氏 名
授与した学位 博 士
専攻分野の名称 理 学
学位授与番号 博甲第 5832 号
学位授与の日付 平成30年 9月27日
学位授与の要件 自然科学研究科 地球惑星物質科学専攻
(学位規則第4条第1項該当)
学位論文の題目
Development of boron-doped diamond heater in the Kawai-type multi-anvil apparatus and its application to determine silicate melt viscosity at conditions of deep magma ocean
(ボロンドープダイヤモンドヒータの開発とマグマオーシャン深部条件でのケイ酸 塩メルトの粘性率測定への応用)
論文審査委員 准教授 米田 明 教授 神﨑 正美 准教授 山﨑 大輔
准教授 芳野 極 准教授 山下 茂 教授 John Hernlund
(東京工業大学)
学位論文内容の要旨
In this PhD thesis, I summarize my achievements in the recent three years after the interim evaluation September 2015. It consists of three parts: (1) boron-doped diamond (BDD) heater developed in the multi-anvil apparatus, (2) viscosity measurement of silicate melts up to ~30 GPa using in-situ falling sphere method, and (3) implications for the evolution of the magma ocean based on the silicate melt viscosity newly measured in the present study.
Breakthroughs both in experimental techniques and in geoscientific modelling for the early Earth are achieved in this study. Highlights of my study are (1) generation of ~4000 K temperature (world highest) in the Kawai multi-anvil apparatus by using BDD heater, (2) world first measurements of silicate melt viscosity under the lower mantle condition by applying BDD heater in the in-situ falling sphere viscometry; the viscosity data experimentally reproducing all the four pressure induced densification mechanisms predicted in molecular dynamic simulation, (3) the estimated viscosity of magma ocean suggests a fractional solidification of magma ocean.
Combined with our fractional solidification model and geochemical data of primary upper mantle,
we estimated the depth of fractionated magma ocean is ~880 km and the thickness of cumulate layer
in lower mantle is ~220 km. After fully solidification, the cumulate layer is bridgmanite-enriched,
neutral (or slightly denser ~2 ‰) and stronger (viscosity contrast ~30), compared with pyrolite
mantle. Because of its high viscosity, the solidified accumulate layer may be transferred to the depth
of ~1000 km by later mantle convection and still persists there at present day. It may contribute to
the viscosity peak at 800-1400 km of present solid Earth.
論文審査結果の要旨
Ph. D defense for Mr. Longjian Xie was held on August 23, 2018.

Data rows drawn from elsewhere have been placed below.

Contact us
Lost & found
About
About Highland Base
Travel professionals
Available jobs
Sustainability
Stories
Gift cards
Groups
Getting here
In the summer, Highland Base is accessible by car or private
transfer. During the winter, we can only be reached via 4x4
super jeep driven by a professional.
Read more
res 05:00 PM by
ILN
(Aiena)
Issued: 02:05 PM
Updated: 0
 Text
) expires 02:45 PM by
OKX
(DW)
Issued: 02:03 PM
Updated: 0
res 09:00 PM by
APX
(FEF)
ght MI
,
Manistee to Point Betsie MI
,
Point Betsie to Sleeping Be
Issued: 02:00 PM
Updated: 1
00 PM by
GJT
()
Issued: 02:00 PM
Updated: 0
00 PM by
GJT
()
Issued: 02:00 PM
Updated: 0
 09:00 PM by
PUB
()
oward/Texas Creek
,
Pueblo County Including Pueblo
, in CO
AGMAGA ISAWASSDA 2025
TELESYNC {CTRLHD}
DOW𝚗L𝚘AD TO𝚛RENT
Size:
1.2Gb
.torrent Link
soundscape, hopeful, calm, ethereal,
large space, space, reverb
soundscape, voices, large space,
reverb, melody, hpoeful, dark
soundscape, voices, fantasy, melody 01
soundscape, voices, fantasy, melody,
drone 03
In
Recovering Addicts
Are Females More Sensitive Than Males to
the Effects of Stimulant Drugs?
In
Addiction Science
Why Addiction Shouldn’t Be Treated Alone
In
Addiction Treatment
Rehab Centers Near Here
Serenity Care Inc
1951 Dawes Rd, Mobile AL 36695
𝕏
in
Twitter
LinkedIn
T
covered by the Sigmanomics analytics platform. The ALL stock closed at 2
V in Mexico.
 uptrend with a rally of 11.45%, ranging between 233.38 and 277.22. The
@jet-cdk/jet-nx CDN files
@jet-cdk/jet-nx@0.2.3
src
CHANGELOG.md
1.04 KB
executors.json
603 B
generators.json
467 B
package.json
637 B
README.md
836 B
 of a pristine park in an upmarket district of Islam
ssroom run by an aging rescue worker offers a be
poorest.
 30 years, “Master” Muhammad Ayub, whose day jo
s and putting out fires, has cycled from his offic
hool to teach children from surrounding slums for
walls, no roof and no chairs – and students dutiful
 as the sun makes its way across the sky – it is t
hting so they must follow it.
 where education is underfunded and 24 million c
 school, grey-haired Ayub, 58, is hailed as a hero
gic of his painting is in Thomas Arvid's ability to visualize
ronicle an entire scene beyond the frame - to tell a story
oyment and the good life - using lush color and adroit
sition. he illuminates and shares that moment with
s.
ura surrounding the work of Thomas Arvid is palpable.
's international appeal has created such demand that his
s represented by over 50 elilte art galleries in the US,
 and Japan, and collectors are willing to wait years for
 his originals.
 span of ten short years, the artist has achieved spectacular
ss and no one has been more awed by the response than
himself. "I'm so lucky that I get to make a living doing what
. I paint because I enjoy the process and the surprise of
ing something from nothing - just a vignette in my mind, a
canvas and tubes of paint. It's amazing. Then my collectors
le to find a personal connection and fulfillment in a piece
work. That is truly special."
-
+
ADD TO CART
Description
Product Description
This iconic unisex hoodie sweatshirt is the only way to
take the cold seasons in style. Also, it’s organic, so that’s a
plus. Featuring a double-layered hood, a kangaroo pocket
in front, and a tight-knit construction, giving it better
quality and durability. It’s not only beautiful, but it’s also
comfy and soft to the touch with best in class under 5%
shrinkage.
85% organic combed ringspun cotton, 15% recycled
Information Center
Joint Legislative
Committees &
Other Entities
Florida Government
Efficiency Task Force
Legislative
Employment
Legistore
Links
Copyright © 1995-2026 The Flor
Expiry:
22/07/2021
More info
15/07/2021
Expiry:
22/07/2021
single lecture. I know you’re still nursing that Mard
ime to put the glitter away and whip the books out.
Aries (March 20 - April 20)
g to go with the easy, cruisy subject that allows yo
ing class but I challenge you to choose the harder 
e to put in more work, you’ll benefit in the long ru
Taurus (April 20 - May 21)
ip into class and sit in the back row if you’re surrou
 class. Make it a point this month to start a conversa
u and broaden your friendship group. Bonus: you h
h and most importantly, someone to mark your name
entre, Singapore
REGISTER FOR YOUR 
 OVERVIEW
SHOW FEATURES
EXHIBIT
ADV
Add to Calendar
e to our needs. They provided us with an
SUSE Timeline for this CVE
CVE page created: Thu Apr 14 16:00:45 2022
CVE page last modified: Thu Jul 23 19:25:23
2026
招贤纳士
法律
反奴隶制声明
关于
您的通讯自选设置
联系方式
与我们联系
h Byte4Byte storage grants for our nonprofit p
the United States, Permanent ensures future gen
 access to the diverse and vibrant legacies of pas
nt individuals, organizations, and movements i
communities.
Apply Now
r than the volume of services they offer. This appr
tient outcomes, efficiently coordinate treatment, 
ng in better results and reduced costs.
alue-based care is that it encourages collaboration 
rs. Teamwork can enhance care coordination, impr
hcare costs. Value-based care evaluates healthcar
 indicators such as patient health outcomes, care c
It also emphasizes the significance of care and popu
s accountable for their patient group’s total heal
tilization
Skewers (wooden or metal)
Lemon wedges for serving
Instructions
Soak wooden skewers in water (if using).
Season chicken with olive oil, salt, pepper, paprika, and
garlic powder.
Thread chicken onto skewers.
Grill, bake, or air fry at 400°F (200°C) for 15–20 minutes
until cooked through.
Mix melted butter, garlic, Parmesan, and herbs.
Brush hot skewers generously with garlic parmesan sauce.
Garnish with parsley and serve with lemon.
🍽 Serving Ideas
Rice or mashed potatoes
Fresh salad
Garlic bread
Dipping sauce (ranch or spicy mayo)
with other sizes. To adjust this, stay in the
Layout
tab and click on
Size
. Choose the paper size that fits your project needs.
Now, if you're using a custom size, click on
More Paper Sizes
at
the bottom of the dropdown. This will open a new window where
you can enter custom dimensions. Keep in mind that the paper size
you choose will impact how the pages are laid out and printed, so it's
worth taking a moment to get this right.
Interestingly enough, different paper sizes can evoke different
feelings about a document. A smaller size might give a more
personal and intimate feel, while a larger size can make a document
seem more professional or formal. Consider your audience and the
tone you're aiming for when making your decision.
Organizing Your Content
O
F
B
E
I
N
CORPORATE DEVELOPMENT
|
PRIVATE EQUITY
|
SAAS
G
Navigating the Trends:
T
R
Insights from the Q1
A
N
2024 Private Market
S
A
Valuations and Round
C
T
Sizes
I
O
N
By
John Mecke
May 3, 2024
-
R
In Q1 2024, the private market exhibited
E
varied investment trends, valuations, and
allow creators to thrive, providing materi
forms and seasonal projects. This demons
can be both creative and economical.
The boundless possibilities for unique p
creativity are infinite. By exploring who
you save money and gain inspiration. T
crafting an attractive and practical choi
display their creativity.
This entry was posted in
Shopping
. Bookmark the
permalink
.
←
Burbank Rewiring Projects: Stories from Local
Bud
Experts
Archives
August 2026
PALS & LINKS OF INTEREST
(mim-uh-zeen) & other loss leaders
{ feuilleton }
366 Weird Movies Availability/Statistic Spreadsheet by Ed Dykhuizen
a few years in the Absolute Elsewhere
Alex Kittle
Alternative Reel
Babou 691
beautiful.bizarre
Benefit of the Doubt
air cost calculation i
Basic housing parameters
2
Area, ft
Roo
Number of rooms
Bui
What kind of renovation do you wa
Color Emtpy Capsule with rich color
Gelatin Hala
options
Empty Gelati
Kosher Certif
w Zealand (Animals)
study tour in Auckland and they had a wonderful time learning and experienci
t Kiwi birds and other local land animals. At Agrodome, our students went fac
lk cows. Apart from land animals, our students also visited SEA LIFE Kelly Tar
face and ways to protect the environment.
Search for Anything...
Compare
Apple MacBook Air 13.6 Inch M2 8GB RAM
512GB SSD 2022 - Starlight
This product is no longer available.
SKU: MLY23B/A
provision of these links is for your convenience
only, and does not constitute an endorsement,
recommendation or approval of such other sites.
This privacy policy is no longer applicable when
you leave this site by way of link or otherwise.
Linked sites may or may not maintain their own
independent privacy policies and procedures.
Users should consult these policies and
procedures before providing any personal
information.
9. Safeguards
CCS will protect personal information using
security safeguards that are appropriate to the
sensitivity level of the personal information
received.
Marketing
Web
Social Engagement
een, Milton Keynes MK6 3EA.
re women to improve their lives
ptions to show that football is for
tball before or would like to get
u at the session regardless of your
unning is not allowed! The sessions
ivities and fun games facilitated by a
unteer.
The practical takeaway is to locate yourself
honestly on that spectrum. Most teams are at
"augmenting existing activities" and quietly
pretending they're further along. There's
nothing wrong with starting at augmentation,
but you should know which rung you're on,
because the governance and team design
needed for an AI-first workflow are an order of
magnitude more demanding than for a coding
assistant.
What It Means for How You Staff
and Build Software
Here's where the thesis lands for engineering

In his PhD thesis, he summarized his achievements during the recent five years. It consists three aspects: boron-doped diamond (BDD) heater development in multi-anvil apparatus, viscosity measurement of silicate melts up to ~30 GPa using in-situ falling sphere method and discussion on the evolution of the magma ocean (MO) based on the silicate melt viscosity newly measured in his study. Breakthroughs both in experimental techniques and in geoscientific modelling for the early Earth are achieved in this study. Highlights of his study are (1) generation of ~4000 K temperature (world highest) in the Kawai multi-anvil apparatus by using BDD heater, (2) world first measurements of silicate melt viscosity under the lower mantle condition by applying BDD heater in the in-situ falling sphere viscometry, (3) the viscosity data first time reproduces, experimentally, all the four pressure induced densification mechanisms proposed by molecular dynamic simulation, (4) the viscosity data also suggests a fractional solidification of magma ocean, and (5) the fractional solidification model suggests that the primary upper mantle may be the residual of a ~900 km MO after a combination fractionation of bridgmanite and CaSiO3 perovskite (mass ratio: 94:6), which formed a cumulate layer (~660-900 km depth) at the bottom of MO. After fully solidification, the accumulate layer is bridgmanite-enriched, neutral (or slightly denser ~2 ‰) and stronger (viscosity contrast ~30), compared with pyrolite mantle. Because of its high viscosity, the solidified accumulate layer may be transferred to the depth of ~1000 km by later mantle convection and still persists there at present day. It may contribute to the viscosity peak at 800- 1400 km of present solid Earth.
We considered that this thesis contains the important results on the Earth science. Therefore, we concluded that this thesis is proper to be accepted as a dissertation of Doctor of Philosophy in Science of Okayama University.